** DATASET CONTENT follows **

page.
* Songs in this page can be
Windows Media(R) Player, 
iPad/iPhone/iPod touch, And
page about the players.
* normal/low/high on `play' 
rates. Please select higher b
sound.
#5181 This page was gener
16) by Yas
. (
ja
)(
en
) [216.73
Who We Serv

** End of DATASET CONTENT **
** DATASET CONTENT follows **

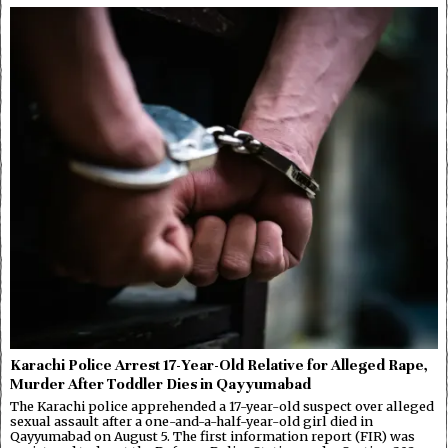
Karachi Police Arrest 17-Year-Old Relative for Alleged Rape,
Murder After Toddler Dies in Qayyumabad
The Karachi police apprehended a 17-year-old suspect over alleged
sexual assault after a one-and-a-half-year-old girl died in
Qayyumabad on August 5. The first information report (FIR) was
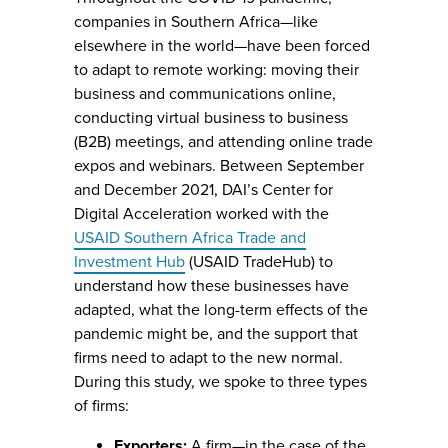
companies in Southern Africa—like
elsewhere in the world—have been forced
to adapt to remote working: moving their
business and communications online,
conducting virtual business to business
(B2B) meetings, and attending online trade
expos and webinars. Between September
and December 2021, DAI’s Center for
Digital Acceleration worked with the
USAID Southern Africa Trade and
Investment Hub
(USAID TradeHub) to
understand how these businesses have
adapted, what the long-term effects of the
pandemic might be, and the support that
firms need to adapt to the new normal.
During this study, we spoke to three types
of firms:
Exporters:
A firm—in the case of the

** End of DATASET CONTENT **

▸ **INSTRUCTIONS FOR THE TASK**: The required answer is the run of lines above, starting at the line with "rates. Please select higher b" and ending at the line with "Who We Serv", reproduced exactly with both ends.

▸ **SOLUTION TO THIS PROBLEM**:
rates. Please select higher b
sound.
#5181 This page was gener
16) by Yas
. (
ja
)(
en
) [216.73
Who We Serv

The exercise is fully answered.